While it’s hard to resist, seeking agreement at the level of detail suffocates the ecological possibilities of the conversation. My father used to say, “The new comes out of the random.” Mutual learning happens in the entropy; we need the confusion to release the new. This dance exists everywhere in nature. It is the swarm of confusion that becomes the grace of the way things come together. The individual paradoxically is both erased and brought to another kind of existence in noticing her participation in a larger context. In the space between the instrument, the musician, the notes, the audience, and silence, the song arrives. It is not in the instrument, nor is it in the musician, nor in the silence.
The notes on the page are a map, not a territory. New meanings, new levels of understanding, come pouring into combinations born of our eagerness for contact.
Minds, great or otherwise, do not think alike; they echo back and forth, in responses to responses. In biology, codes and signs exist in living organisms as means by which to transmit relational information. But they are nothing until they are interpreted, and the interpretation sets in motion the next round of signaling. These signals are widespread, and may start at the minute level of a simple enzyme. Zoom out, and the enzyme can be seen in relation to the diet, season, and wellbeing of the creature and its environment. There is no agreement or disagreement, only a mind-boggling algebra of possible actions and reactions in messages. The stories are ever-changing.
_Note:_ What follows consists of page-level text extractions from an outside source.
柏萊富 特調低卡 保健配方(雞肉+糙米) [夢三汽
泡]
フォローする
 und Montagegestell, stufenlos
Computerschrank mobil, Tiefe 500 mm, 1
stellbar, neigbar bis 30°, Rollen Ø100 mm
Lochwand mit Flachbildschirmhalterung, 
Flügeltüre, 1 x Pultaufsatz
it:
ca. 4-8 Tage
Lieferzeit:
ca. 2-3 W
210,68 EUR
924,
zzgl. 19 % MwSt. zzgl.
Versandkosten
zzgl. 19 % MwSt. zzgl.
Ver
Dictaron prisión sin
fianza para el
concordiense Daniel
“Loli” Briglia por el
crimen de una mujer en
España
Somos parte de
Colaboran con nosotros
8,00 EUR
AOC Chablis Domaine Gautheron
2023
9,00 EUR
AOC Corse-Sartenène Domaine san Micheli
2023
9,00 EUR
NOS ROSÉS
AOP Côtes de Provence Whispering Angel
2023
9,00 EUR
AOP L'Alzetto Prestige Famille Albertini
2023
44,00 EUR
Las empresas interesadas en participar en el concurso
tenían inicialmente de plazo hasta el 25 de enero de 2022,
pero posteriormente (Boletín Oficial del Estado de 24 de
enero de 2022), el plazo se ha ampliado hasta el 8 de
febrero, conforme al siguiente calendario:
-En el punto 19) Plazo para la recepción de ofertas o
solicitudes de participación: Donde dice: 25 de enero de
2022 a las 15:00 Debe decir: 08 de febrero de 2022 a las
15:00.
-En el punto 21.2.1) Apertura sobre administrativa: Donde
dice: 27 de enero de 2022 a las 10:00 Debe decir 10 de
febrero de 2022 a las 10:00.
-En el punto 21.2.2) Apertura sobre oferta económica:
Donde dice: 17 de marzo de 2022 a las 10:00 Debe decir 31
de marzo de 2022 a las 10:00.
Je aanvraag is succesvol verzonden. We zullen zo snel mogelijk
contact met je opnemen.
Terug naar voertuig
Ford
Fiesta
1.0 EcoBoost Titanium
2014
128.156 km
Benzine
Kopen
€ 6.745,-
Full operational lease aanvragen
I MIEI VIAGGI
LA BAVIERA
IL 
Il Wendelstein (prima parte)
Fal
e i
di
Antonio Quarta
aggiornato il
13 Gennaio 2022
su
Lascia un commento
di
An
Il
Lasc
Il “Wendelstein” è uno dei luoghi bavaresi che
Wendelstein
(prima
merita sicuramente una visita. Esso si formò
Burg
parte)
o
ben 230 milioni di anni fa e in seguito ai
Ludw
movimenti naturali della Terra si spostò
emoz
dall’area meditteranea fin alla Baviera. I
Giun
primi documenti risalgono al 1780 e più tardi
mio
Where does the change come from? To accommodate the possibility for change, the intellect must grow two sizes. But it is also a matter of the heart. There is no potential for a formula of communication. There is no script or vocabulary that will unlock the doors of understanding. Ultimately, the measure of the exchange lies in caring. Not just between individuals, although that is certainly important, but caring about the process of how learning together happens through interrelationships. It is about gentleness toward the delicate interdependencies of the entire context of life. A jungle of ideas, teeming with life, lies in-between what I thought I meant and what you heard. Attending to the intricate relationships that weave the context together requires a kind of perception that is formed in tenderness. Meaning morphs right out of the mud like protozoa. Unknown creatures of our creativity crawl onto the soil of the wisdom we make together. This is an exercise in both aesthetics and ethics. Infinite learning and expansion of our understanding bubbles in the mutations of our meanings. But the entrance into the great whirl will not be drawn into blueprints, because it is written into the empathy we have for the nature of life itself. Our delight in the accidental evolution of our discussion in itself denotes a ‘value system.’ Relationships between meanings pop into entirely unforeseen contexts, and little shifts and big discoveries lie in waiting. The sun that warms the seeds of misunderstanding so that they may bloom into mutual learning—that sun is courageous affection.